The Highlander's Stolen Heart

By: Donna Fletcher

Chapter One

The Highlands, 1432 AD

“How can you wed when your heart is not in it?”

Heather shrugged. ”It is the way of things, Patience. Father is not well enough to lead the Clan Macinnes and with no sons, and I being the eldest daughter, it is my duty. And need I remind you that you did not have to accompany me on this journey to meet my intended,” —Heather smiled— “though I am most grateful you did.”

“And leave this lot,” —Patience nodded at the warriors who rode in single formation ahead of them— “to look after you and Emma? Absolutely not. Where is Emma anyway?” Patience rose up on her mare to glance around.

“Right here,” Emma said from behind her sisters.

“You were not there a moment ago,” Patience turned her head and scolded. “What did I tell you about remaining close?”

“An unfamiliar plant caught my eye and I had to take a look,” Emma explained.

“You could have been snatched up and abducted in seconds by a band of rebels. There has been much mischief afoot in these parts lately, and there is no telling what lurks in the surrounding forest. Do not wander off again.”

“Patience is right,” Heather agreed. “There has been talk of rebels pilfering the area.”

Emma drew her mare up alongside Heather. “I heard it was mercenaries out to claim land promised to them.” She lowered her voice. “They say the Dark Dragon has returned to claim his due.”

“Hush up,” Patience warned. “No one speaks that vile name.
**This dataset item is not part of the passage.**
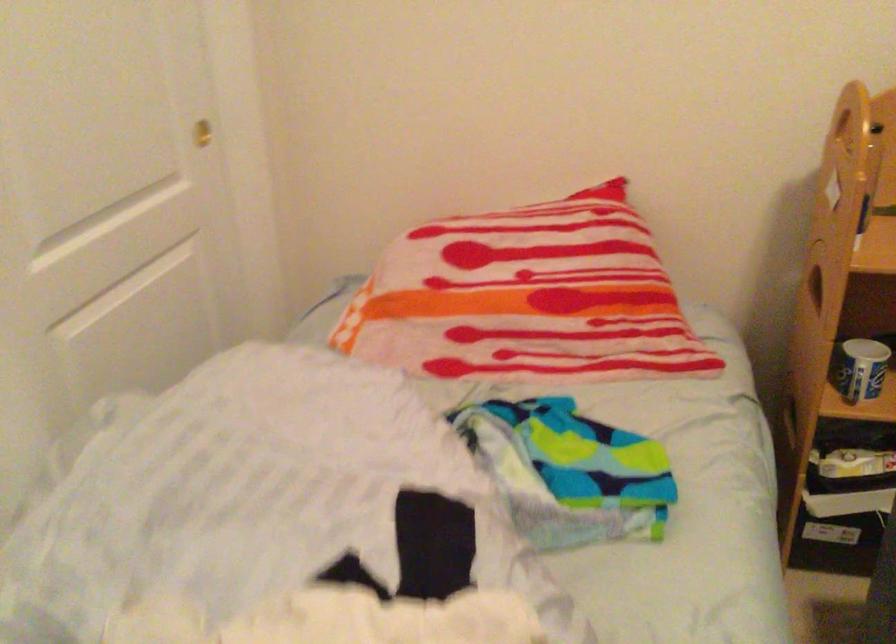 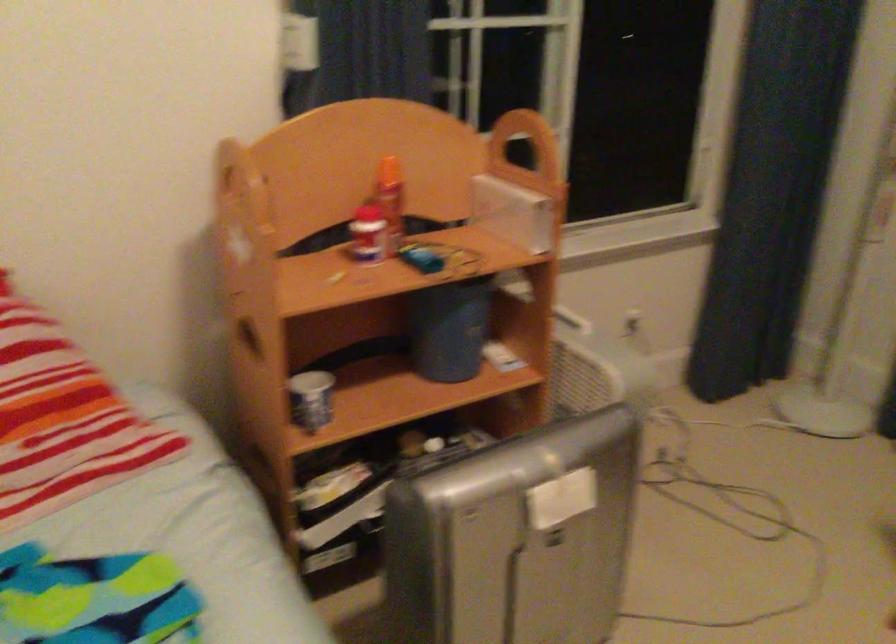 Question: The camera is either moving clockwise (left) or counter-clockwise (right) around the object. The first image is from the beginning of the video and the second image is from the end. Is the camera moving left or right when shooting the video?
Besides, I have heard tell that King James has paid him well for his services and sent him on his way.”

“More likely that the Dragon provided much needed funding to King James and took his own leave home,” Emma said, “and home I heard was the Highlands.”

“Enough,” Heather scolded with a shiver. “Let us not speak about such evil. It is a joyous time. In a few short hours, I will meet my intended, Rogan of the Clan MacClennan and in a month’s time I shall wed.” She forced a smile. “Then in no time at all father will find you both suitable husbands and we will all be happily wed.”
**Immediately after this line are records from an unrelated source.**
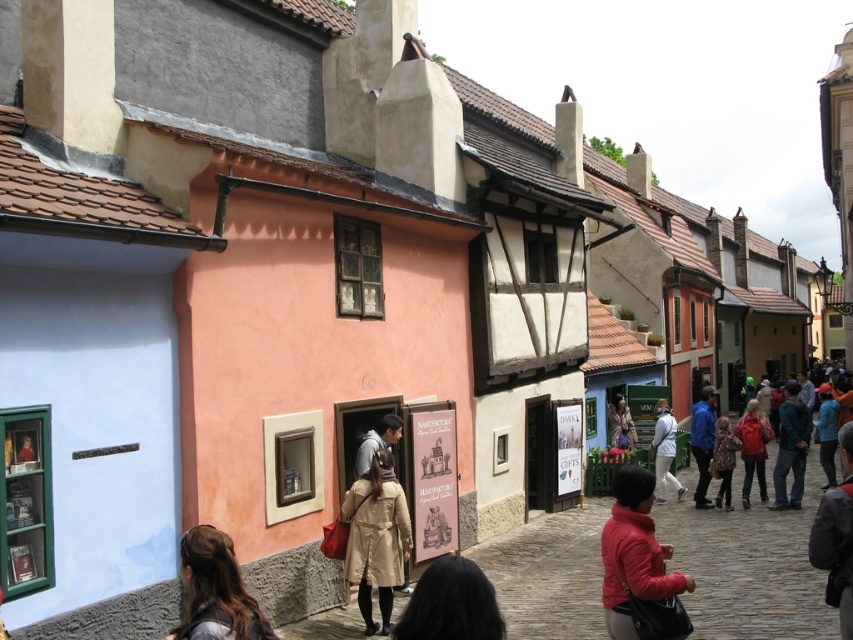 Question: Among these points, which one is farthest from the camera?

Choices:
 (A) (386, 465)
 (B) (459, 564)

Answer: (A)

Question: Among these objects, which one is farthest from the camera?

Choices:
 (A) floral-patterned coat at center
 (B) blue matte jacket at center
 (C) blue fabric jacket at right

Answer: (C)

Question: Is matte red jacket at lower center above beige fabric trench coat at center?

Choices:
 (A) yes
 (B) no

Answer: (A)

Question: Does blue denim jacket at lower right appear over blue matte jacket at center?

Choices:
 (A) yes
 (B) no

Answer: (A)

Question: Which point is farther from the camera taking this photo?

Choices:
 (A) (448, 561)
 (B) (370, 531)
 (C) (796, 472)

Answer: (C)

Question: Can you confirm if red backpack at center is positioned below leather jacket at center?

Choices:
 (A) yes
 (B) no

Answer: (A) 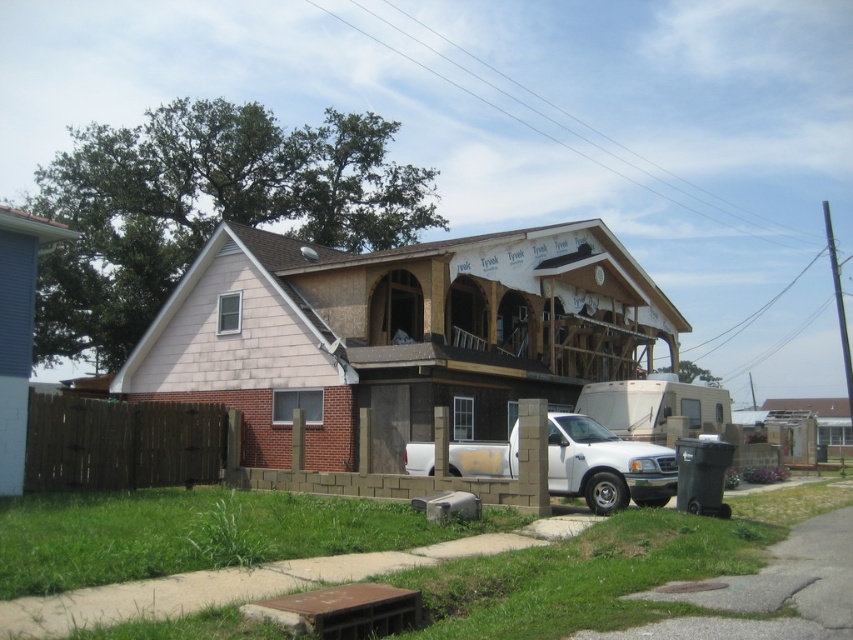 Question: Does wooden frame house at center appear over white matte truck at center?

Choices:
 (A) no
 (B) yes

Answer: (B)

Question: Can you confirm if wooden frame house at center is thinner than white matte truck at center?

Choices:
 (A) yes
 (B) no

Answer: (B)

Question: Among these objects, which one is farthest from the camera?

Choices:
 (A) wooden frame house at center
 (B) white matte truck at center

Answer: (A)

Question: Does wooden frame house at center have a lesser width compared to white matte truck at center?

Choices:
 (A) no
 (B) yes

Answer: (A)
Patience snickered. “I will wed who and when I want, and he will not be giving me orders.”

“I think we should stop for a rest soon,” Emma said. “I will go and alert the warriors.”

“How foolish my remark,” Heather said after Emma rode ahead.

“You are not the only fool. I should not have boasted about choosing my own mate.” Patience stared after her sister. “I worry so about Emma. She buries herself in the running of father’s land with no thought of a man.”

“Can you blame her? Father has tried several times with little success to arrange a marriage for her. Too plain of features and too smart of wit, that is what father has been told time and time again.”

“I do not understand it.” Patience shook her head. “My features are fair enough that men find me appealing. Your features are so stunning that father has to beat the men away with a stick, but Emma?” Patience shook her head again. “Her features are so plain that no man glances her way or they make snide remarks.”

“Not in your presence,” Heather said.

“Anyone who does will suffer for it, though it is Emma who has suffered the most. I wish she had not heard father tell you that when he had approached Angus, laird of the Clan MacClennan about an arranged marriage between Rogan and Emma that Angus laughed at him. The old warrior insisted that it be you his son Rogan wed or no one. And to hear tell, the son was adamant about the choice himself.”

“And since our lands border, it was an arrangement father could not refuse,” Heather finished. “I cannot believe Angus had the gall to request that Emma accompany me so that she could advise him on how to enhance his land’s production.”

“That is the only reason anyone is interested in Emma. She is brilliant in producing abundant crops, preserving food, multiplying stock, and keeping illness from claiming many, not to mention her studies with the various foliage and trees. Have you seen how she painstakingly continues to record everything in that monk’s parchment book?” Patience sighed. “Her name should be Patience, not mine.”

“Remember how often Mother had reminded you that she named you such because she instinctively knew patience was something you needed to learn.”

Patience smiled. “I am trying.” Her smile faded. “I wish there was something we could do to help Emma.”

“We do help her,” Heather said. “We are always there for her and we always will be.”